=== Information shown ===

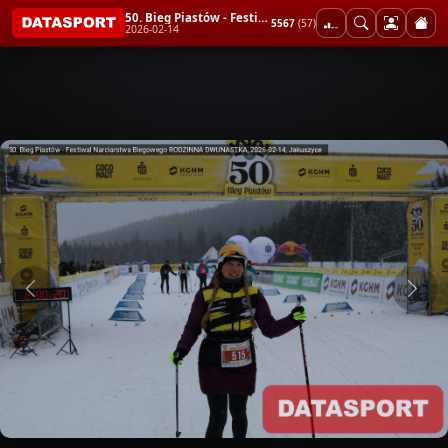
50. Bieg Piastów - Festiwal Narciarstwa Biegowego RODZINNA DWUNASTKA
5567
(57)
2026-02-14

===

## Prompt
Repeat the data in full and exactly. Omit pictures.

## Response
50. Bieg Piastów - Festiwal Narciarstwa Biegowego RODZINNA DWUNASTKA
5567
(57)
2026-02-14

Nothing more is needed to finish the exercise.